═══ The input ═══
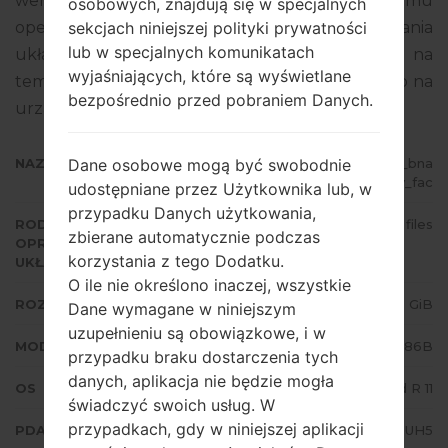
wersja MODEM N986BXXU3DUH2. Wersja systemu
osobowych, znajdują się w specjalnych
sekcjach niniejszej polityki prywatności
operacyjnego danego oprogramowania
lub w specjalnych komunikatach
układowego to Android R 11. Pełny poradnik na
wyjaśniających, które są wyświetlane
temat flashowania oprogramowania układowego na
bezpośrednio przed pobraniem Danych.
urządzeniach Samsung
tutaj
Dane osobowe mogą być swobodnie
NAZWA PLIKU
SM-N986B_1_20210819092756_bna
tylf6qv_fac
udostępniane przez Użytkownika lub, w
przypadku Danych użytkowania,
RODZAJ
4 files
zbierane automatycznie podczas
OPROGRAMOWANIA
korzystania z tego Dodatku.
UKŁADOWEGO
O ile nie określono inaczej, wszystkie
ROZMIAR PLIKU
7.32 GiB
Dane wymagane w niniejszym
uzupełnieniu są obowiązkowe, i w
MODEL
Samsung SM-N986B
przypadku braku dostarczenia tych
danych, aplikacja nie będzie mogła
OS
Android R 11
świadczyć swoich usług. W
przypadkach, gdy w niniejszej aplikacji
PDA/AP WERSJA
N986BXXS3DUH5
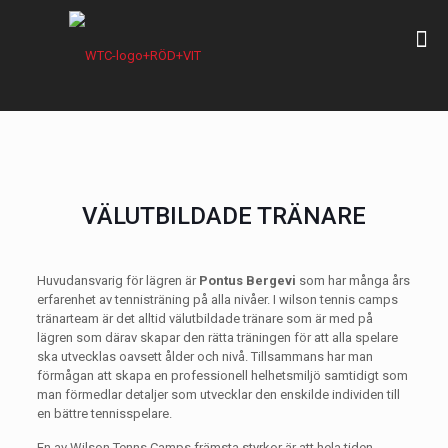
VÄLUTBILDADE TRÄNARE
Huvudansvarig för lägren är
Pontus Bergevi
som har många års
erfarenhet av tennisträning på alla nivåer. I wilson tennis camps
tränarteam är det alltid välutbildade tränare som är med på
lägren som därav skapar den rätta träningen för att alla spelare
ska utvecklas oavsett ålder och nivå. Tillsammans har man
förmågan att skapa en professionell helhetsmiljö samtidigt som
man förmedlar detaljer som utvecklar den enskilde individen till
en bättre tennisspelare.
En av Wilson Tenns Camps främsta styrkor är att hela tiden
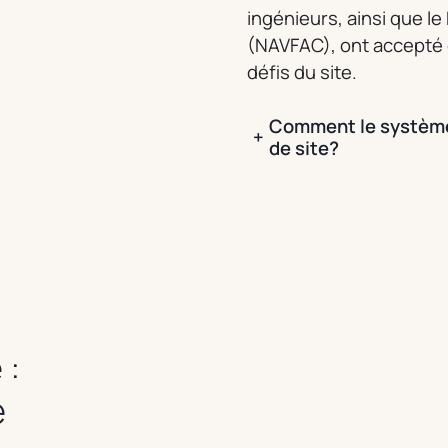
ingénieurs, ainsi que l
(NAVFAC), ont accepté c
défis du site.
Comment le système 
+
de site?
 :
e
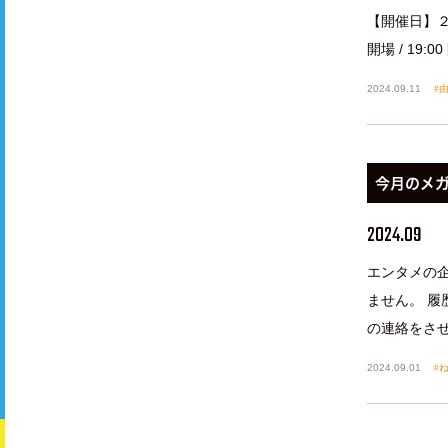
【開催日】２０
開場 / 19:
2024.09.11
今月のメ
2024.09
エンタメの
ません。 
の連絡をさせ
2024.09.01
ね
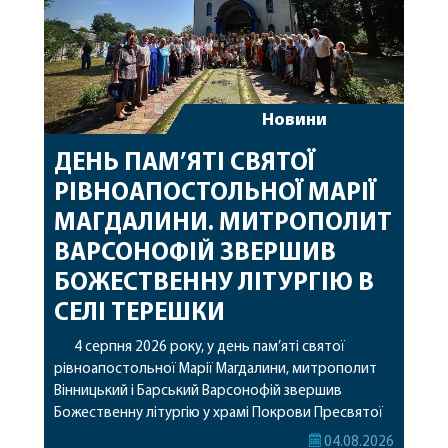
Новини
ДЕНЬ ПАМ’ЯТІ СВЯТОЇ
РІВНОАПОСТОЛЬНОЇ МАРІЇ
МАГДАЛИНИ. МИТРОПОЛИТ
ВАРСОНОФІЙ ЗВЕРШИВ
БОЖЕСТВЕННУ ЛІТУРГІЮ В
СЕЛІ ТЕРЕШКИ
4 серпня 2026 року, у день пам’яті святої
рівноапостольної Марії Магдалини, митрополит
Вінницький і Барський Варсонофій звершив
Божественну літургію у храмі Покрови Пресвятої
Богородиці села Терешки Барського благочиння.
04.08.2026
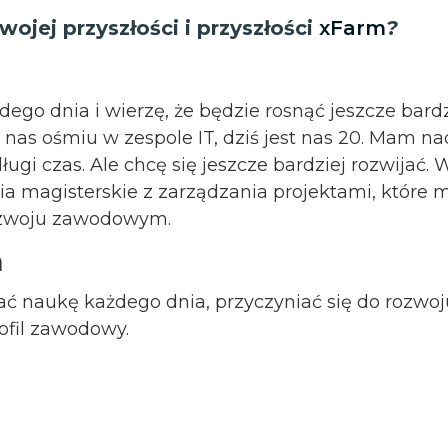
wojej przyszłości i przyszłości
xFarm
?
dego dnia i wierzę, że będzie rosnąć jeszcze bardz
nas ośmiu w zespole IT, dziś jest nas 20. Mam nad
długi czas. Ale chcę się jeszcze bardziej rozwijać. 
a magisterskie z zarządzania projektami, które
zwoju zawodowym.
a
 naukę każdego dnia, przyczyniać się do rozwoju
ofil zawodowy.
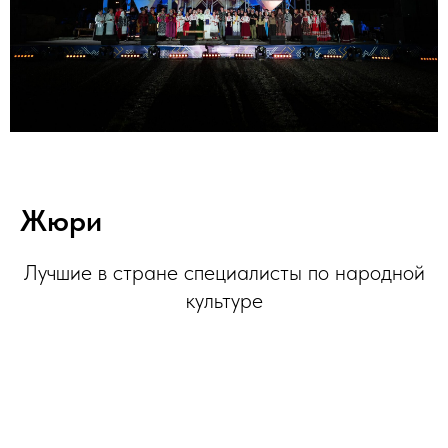
Жюри
Лучшие в стране специалисты по народной
культуре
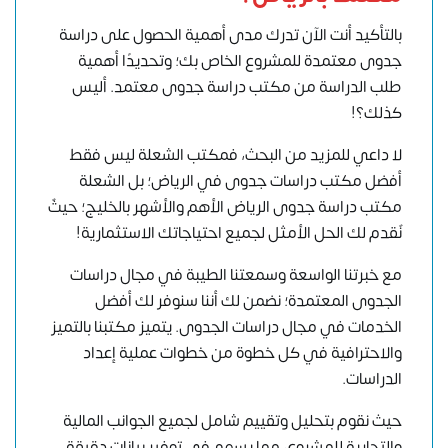
بالتأكيد أنت الآن تدرك مدى أهمية الحصول على دراسة
جدوى معتمدة للمشروع الخاص بك؛ وتحديدًا أهمية
طلب الدراسة من
مكتب دراسة جدوى معتمد
. أليس
كذلك؟!
لا داعي للمزيد من البحث، فمكتب الشعلة ليس فقط
أفضل مكتب دراسات جدوى في الرياض
؛ بل الشعلة
مكتب دراسة جدوى الرياض الأهم والأشهر بالخليج
؛ حيثٌ
نٌقدم لك الحل الأمثل لجميع احتياجاتك الاستثمارية!
مع خبرتنا الواسعة وسمعتنا الطيبة في مجال دراسات
الجدوى المعتمدة؛ نضمن لك أننا سنوفر لك أفضل
الخدمات في مجال دراسات الجدوى. يتميز مكتبنا بالتميز
والاحترافية في كل خطوة من خطوات عملية إعداد
الدراسات.
حيث نقوم بتحليل وتقييم شامل لجميع الجوانب المالية
والتجارية للمشروع، مما يسهم في توفير بيانات دقيقة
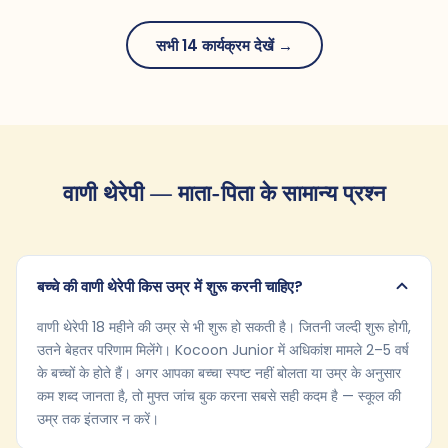
सभी 14 कार्यक्रम देखें →
वाणी थेरेपी — माता-पिता के सामान्य प्रश्न
बच्चे की वाणी थेरेपी किस उम्र में शुरू करनी चाहिए?
वाणी थेरेपी 18 महीने की उम्र से भी शुरू हो सकती है। जितनी जल्दी शुरू होगी,
उतने बेहतर परिणाम मिलेंगे। Kocoon Junior में अधिकांश मामले 2–5 वर्ष
के बच्चों के होते हैं। अगर आपका बच्चा स्पष्ट नहीं बोलता या उम्र के अनुसार
कम शब्द जानता है, तो मुफ्त जांच बुक करना सबसे सही कदम है — स्कूल की
उम्र तक इंतजार न करें।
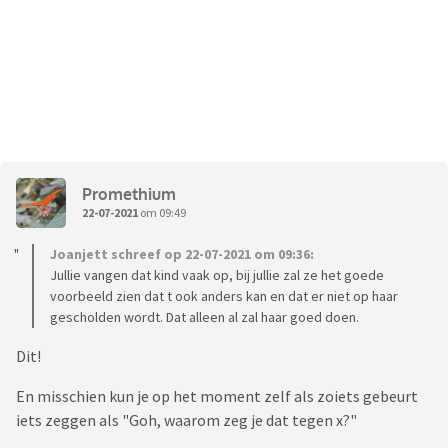
Promethium
22-07-2021
om 09:49
Joanjett schreef op 22-07-2021 om 09:36:
Jullie vangen dat kind vaak op, bij jullie zal ze het goede
voorbeeld zien dat t ook anders kan en dat er niet op haar
gescholden wordt. Dat alleen al zal haar goed doen.
Dit!
En misschien kun je op het moment zelf als zoiets gebeurt
iets zeggen als "Goh, waarom zeg je dat tegen x?"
═══
In the material above, show every line where the word "specjalnych" turns up.

◆ **Response for this exercise**:
osobowych, znajdują się w specjalnych
lub w specjalnych komunikatach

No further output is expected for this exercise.